▶ _Requirement_: Which lines of the data below hold "that"? Copy each of them.

▶ _Task data_:
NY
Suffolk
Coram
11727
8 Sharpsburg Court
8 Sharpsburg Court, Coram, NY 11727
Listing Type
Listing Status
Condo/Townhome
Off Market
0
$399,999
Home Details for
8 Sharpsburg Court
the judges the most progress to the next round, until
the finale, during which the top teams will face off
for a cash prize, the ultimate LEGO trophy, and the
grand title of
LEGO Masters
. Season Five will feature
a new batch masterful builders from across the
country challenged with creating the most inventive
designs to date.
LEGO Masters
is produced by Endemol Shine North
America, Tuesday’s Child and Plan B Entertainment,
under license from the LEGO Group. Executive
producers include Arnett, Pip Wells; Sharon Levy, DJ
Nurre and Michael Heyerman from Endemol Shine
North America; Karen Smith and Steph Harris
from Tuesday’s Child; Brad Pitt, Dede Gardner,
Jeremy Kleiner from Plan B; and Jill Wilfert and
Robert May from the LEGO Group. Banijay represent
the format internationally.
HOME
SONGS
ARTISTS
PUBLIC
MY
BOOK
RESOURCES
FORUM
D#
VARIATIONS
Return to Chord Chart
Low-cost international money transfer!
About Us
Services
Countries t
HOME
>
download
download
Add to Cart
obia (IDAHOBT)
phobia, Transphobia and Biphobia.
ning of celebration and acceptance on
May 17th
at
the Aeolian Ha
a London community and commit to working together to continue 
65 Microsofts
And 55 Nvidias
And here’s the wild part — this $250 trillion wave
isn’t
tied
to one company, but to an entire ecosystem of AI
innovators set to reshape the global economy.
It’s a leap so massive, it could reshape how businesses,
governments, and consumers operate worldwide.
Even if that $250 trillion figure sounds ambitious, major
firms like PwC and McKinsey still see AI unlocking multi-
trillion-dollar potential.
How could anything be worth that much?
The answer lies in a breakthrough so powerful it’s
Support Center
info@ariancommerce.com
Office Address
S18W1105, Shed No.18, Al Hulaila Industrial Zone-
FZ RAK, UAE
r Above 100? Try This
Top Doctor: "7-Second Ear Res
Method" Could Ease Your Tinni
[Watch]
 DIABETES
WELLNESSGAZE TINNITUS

▶ _Response to this exercise_:
Even if that $250 trillion figure sounds ambitious, major
How could anything be worth that much?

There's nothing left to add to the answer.